Although the records contain pictures, none belong in the copy: restate word for word only the lines from the one with "0.000173533" through the one with "района, историческими особенностями. Радует", both included.
+++ Records for this exercise +++
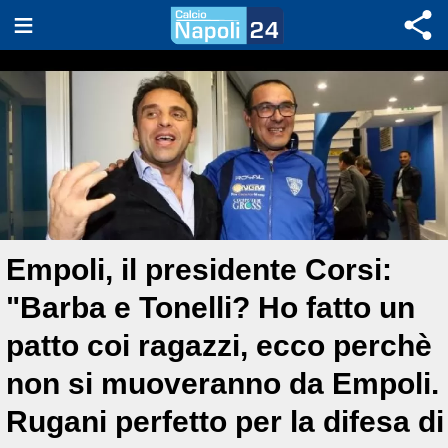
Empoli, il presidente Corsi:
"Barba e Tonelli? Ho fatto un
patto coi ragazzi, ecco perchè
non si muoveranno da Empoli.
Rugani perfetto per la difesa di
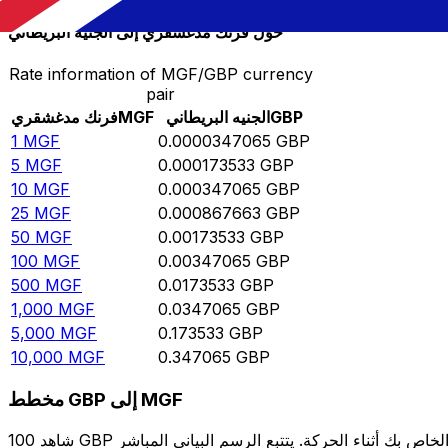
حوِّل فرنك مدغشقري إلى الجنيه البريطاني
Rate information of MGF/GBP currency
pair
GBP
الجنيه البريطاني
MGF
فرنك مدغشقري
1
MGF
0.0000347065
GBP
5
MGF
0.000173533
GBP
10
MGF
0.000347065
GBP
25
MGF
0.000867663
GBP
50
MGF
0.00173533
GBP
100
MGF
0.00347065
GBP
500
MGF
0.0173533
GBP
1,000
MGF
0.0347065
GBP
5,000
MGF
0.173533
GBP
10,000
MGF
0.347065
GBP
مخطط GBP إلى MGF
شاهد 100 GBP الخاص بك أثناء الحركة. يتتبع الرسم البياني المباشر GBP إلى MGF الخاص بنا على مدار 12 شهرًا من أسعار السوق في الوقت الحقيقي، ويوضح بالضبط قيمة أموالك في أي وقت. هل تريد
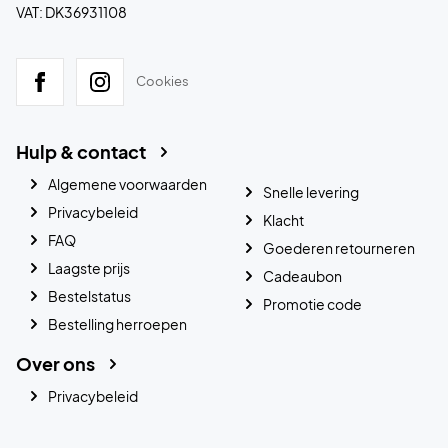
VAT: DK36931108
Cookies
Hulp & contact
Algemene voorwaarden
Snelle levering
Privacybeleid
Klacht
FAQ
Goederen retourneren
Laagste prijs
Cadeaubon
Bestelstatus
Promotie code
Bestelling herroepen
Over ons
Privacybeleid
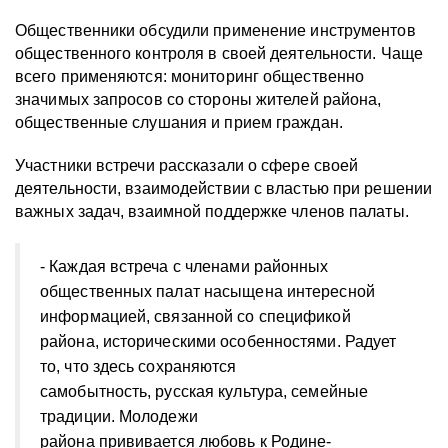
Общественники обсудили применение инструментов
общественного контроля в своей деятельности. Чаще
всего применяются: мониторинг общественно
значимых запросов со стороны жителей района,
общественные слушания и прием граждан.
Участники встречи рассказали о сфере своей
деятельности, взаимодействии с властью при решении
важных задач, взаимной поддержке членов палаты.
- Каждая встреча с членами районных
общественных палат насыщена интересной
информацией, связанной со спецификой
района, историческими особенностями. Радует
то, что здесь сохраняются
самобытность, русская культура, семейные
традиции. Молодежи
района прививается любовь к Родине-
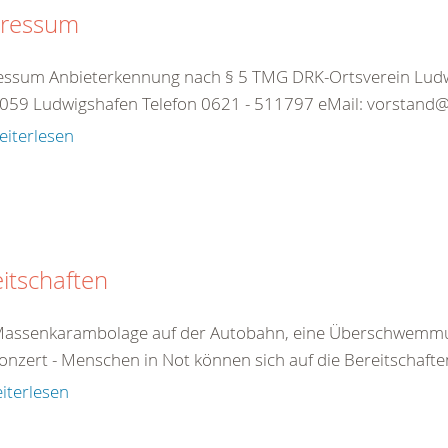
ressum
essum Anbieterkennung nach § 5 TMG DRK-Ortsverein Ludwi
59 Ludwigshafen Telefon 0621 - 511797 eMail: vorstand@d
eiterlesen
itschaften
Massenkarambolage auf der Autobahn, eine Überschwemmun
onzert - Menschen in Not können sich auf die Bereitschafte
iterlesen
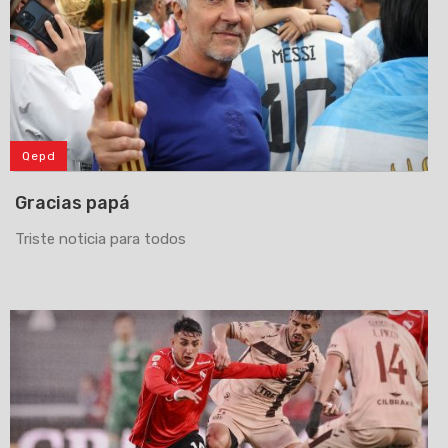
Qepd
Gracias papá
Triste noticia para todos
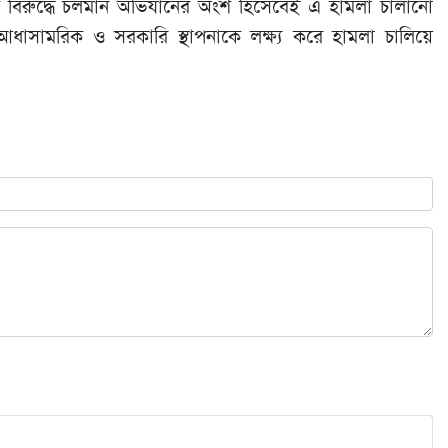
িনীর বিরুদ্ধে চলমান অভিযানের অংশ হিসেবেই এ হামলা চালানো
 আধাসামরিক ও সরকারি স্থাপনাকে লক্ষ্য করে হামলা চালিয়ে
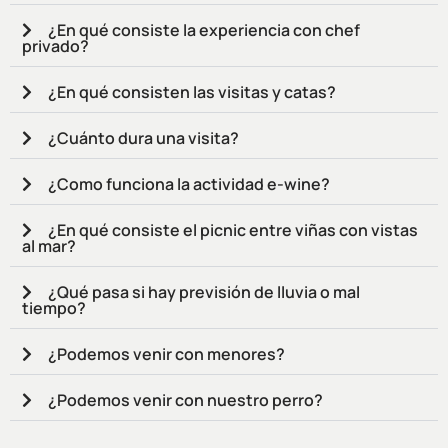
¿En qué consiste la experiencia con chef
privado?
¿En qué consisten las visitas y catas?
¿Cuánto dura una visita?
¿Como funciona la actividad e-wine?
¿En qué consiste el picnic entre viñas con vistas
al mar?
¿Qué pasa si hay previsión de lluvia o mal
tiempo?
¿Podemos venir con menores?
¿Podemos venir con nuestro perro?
+++
+++ Records for this exercise +++
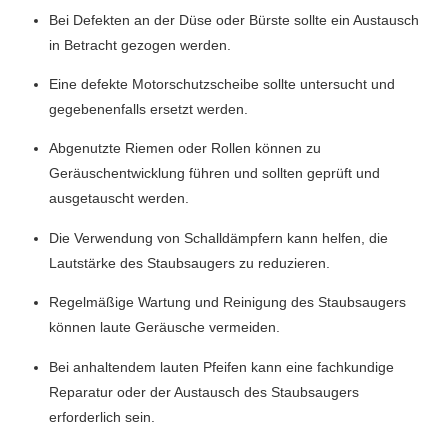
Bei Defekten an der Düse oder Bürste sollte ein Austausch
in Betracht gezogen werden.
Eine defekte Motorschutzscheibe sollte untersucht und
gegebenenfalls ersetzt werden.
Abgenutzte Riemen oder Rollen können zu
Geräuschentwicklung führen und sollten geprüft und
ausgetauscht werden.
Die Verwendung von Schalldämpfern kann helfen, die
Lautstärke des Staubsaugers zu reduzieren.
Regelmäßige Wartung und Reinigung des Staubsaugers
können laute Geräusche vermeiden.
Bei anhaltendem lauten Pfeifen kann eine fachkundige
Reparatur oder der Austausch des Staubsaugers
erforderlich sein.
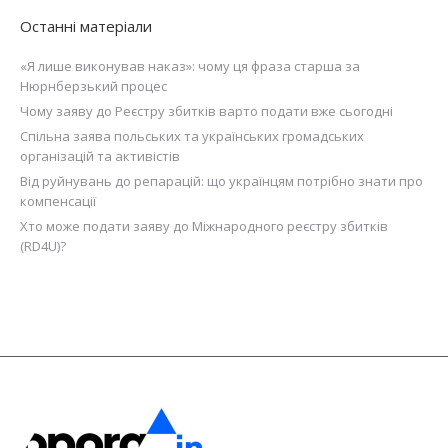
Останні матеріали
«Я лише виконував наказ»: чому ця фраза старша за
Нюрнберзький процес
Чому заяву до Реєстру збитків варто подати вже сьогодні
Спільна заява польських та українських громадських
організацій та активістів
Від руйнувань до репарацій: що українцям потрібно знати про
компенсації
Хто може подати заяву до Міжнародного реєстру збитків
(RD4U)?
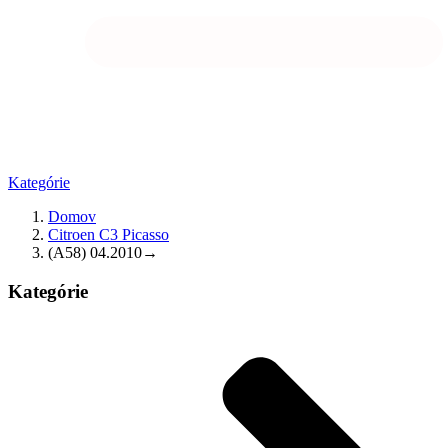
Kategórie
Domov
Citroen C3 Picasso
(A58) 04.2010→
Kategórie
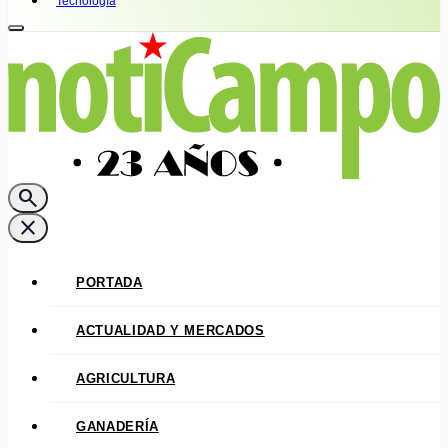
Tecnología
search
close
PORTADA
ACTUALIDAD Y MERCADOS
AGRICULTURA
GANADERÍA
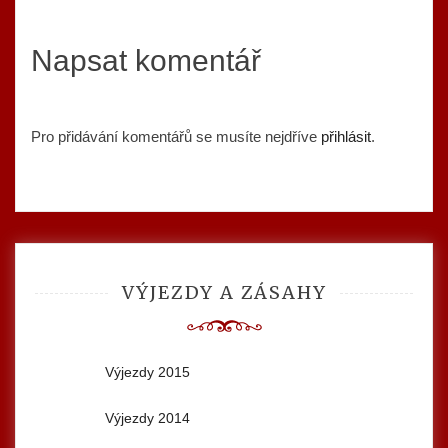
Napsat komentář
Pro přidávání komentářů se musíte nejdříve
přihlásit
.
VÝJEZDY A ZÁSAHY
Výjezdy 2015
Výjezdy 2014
+++
#### Answer space:
0.000173533
GBP
10
MGF
0.000347065
GBP
25
MGF
0.000867663
GBP
50
MGF
0.00173533
GBP
100
MGF
0.00347065
GBP
500
MGF
0.0173533
GBP
1,000
MGF
0.0347065
GBP
5,000
MGF
0.173533
GBP
10,000
MGF
0.347065
GBP
مخطط GBP إلى MGF
شاهد 100 GBP الخاص بك أثناء الحركة. يتتبع الرسم البياني المباشر GBP إلى MGF الخاص بنا على مدار 12 شهرًا من أسعار السوق في الوقت الحقيقي، ويوضح بالضبط قيمة أموالك في أي وقت. هل تريد
VAT: DK36931108
Cookies
Hulp & contact
Algemene voorwaarden
Snelle levering
Privacybeleid
Klacht
FAQ
Goederen retourneren
Laagste prijs
Cadeaubon
Bestelstatus
Promotie code
Bestelling herroepen
Over ons
Privacybeleid
Общественники обсудили применение инструментов
общественного контроля в своей деятельности. Чаще
всего применяются: мониторинг общественно
значимых запросов со стороны жителей района,
общественные слушания и прием граждан.
Участники встречи рассказали о сфере своей
деятельности, взаимодействии с властью при решении
важных задач, взаимной поддержке членов палаты.
- Каждая встреча с членами районных
общественных палат насыщена интересной
информацией, связанной со спецификой
района, историческими особенностями. Радует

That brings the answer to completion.